● YOUR ASSIGNMENT: The required output is the line containing "Extended floor lifespan" followed by each line through the end of the data below, repeated exactly and with nothing added.

● DATA RECORDS:
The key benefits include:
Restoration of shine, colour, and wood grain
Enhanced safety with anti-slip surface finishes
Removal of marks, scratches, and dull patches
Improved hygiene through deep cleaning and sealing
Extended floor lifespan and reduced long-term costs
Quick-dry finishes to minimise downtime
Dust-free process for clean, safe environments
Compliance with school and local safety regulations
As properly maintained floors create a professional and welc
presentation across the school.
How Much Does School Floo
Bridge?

● SOLUTION TO THIS EXERCISE:
Extended floor lifespan and reduced long-term costs
Quick-dry finishes to minimise downtime
Dust-free process for clean, safe environments
Compliance with school and local safety regulations
As properly maintained floors create a professional and welc
presentation across the school.
How Much Does School Floo
Bridge?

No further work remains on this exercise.